There are many things that baffle me. Mens socks are one. You never lose a pair of socks. You always lose one sock. Every six months I go to the closet and find a handful of socks none of which match. Where did their pairs go? So I go to the store and buy a dozen pair. Slowly the phenomenon repeats itself. Months later another drawerful of single socks each forlornly in search of its match. Back to the store.
Hold that.
So yesterday I was on a day trip to New York. I took the 8 am shuttle from DCA to LGA. Caught the 7 pm back home. Fare to the city: $38. Fare back from the city to the LaGuardia: $30.
Then it struck me.
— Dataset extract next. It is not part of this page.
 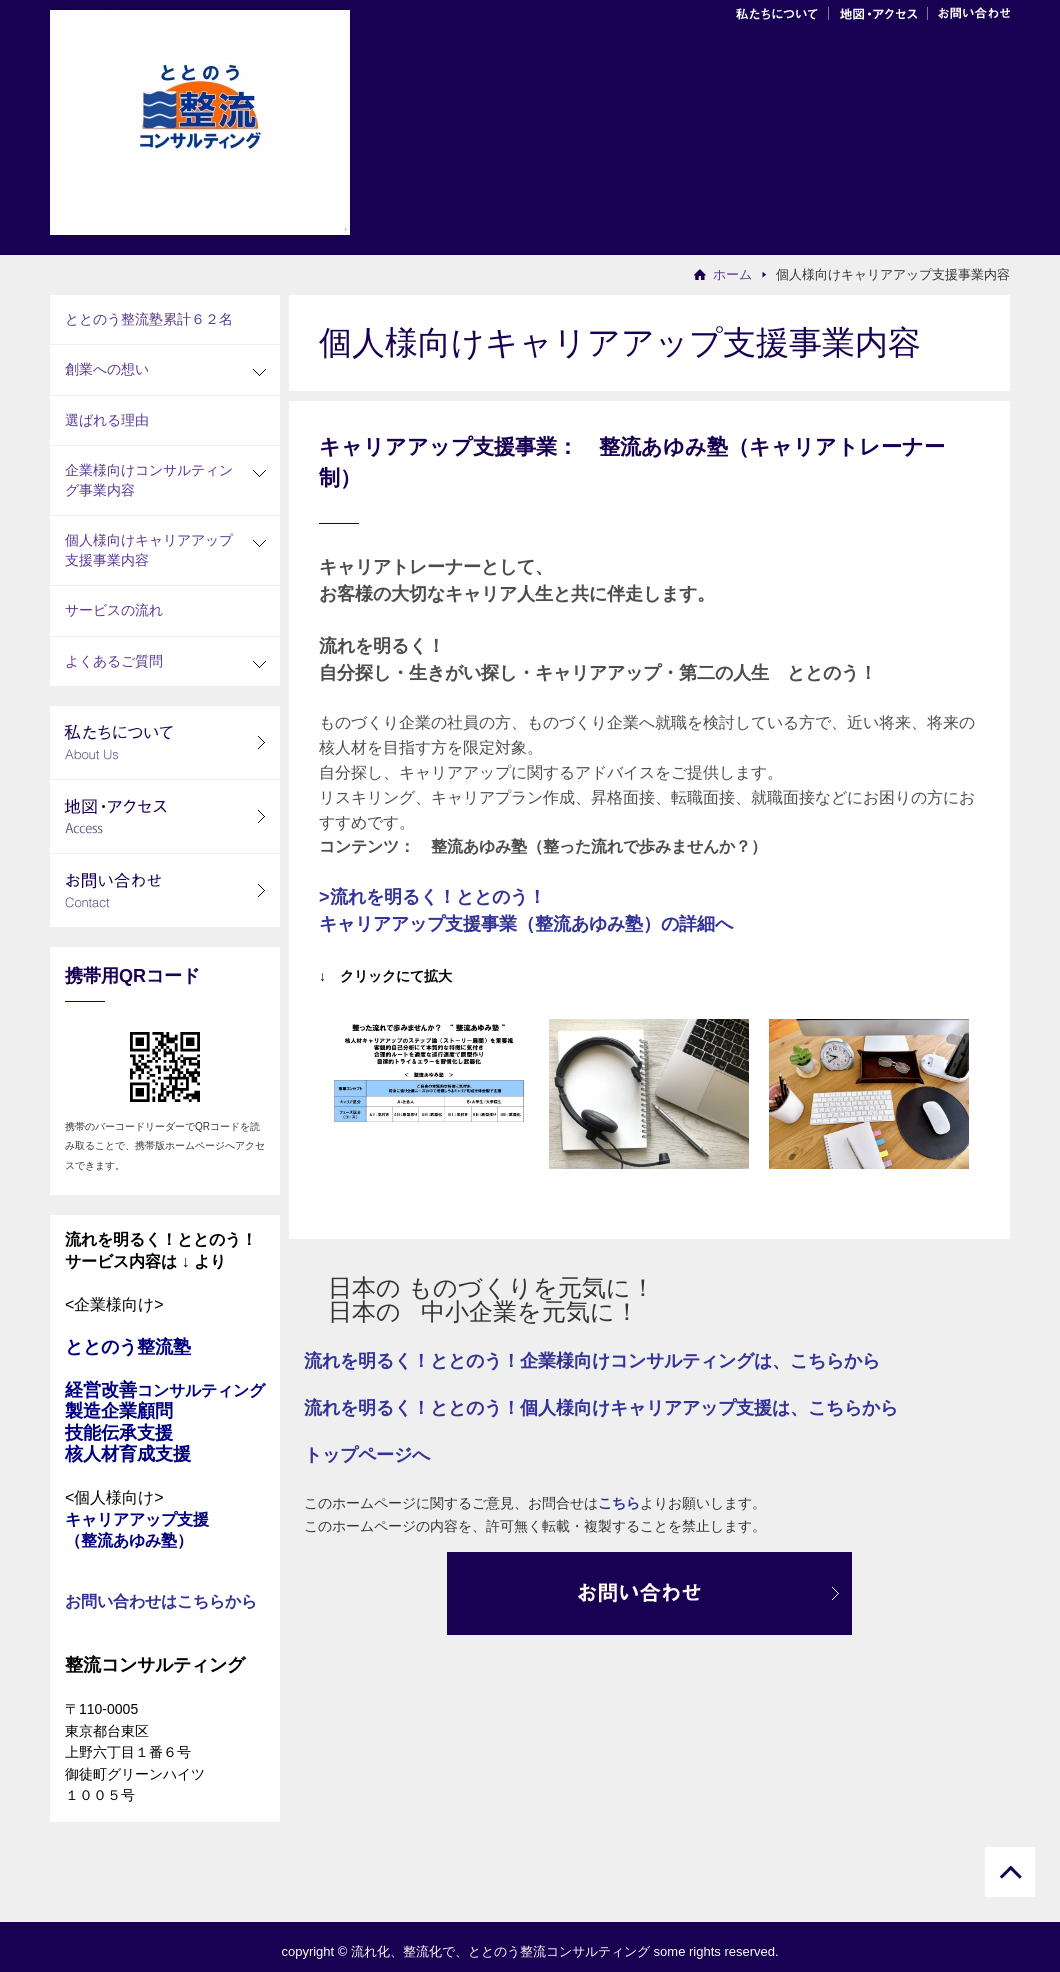 What do you see at coordinates (1010, 1872) in the screenshot?
I see `ページトップに戻る` at bounding box center [1010, 1872].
Why are cabs from the airport TO the city are ALWAYS more expensive than cabs FROM the city to the airport? It was a phenomenon that has been bothering me for some time. Just like socks. I travel a lot. Boston. St. Louis. Atlanta. San Francisco. Every time it is the same thing. Cab fares from the airport to the city are X … cabs from downtown to the airport … less than X.
I’ve tried to identify all variables. Time of day. Tolls. Traffic. None seem to fully account for the difference. After I net everything out it is always cheaper to go from the city to the airport than the other way around.
The only factor I can think of is that coming home always seems quicker to me than going away. This is a phenomenon that is widely recognized. There are all sorts of theories but as best I can tell they all boil down to how we perceive time.
Things seem longer when you are under stress (going away) and things seem shorter when you are in delight (coming home).
“Put your hand on a hot stove for a minute, and it seems like an hour. Sit with a pretty girl for an hour, and it seems like a minute. THAT’S relativity.”
So I get how the cab ride can seem shorter or faster or easier going one way or the other.
I just can’t figure out the fare part of it all.
And the socks.
Einstein also once said, “When I was young, I found out that the big toe always ends up making a hole in the sock. So I stopped wearing socks.”
Just like people, one sock is always smarter than the other. After being stepped on all day, the smart one realizes what the dumb one never will: I can run away and never be stepped on again.
This is why there are orphan socks.
As far as the cab thing goes, it just proves the old saying, “(perceived) Time (taken) is (real) money (spent).”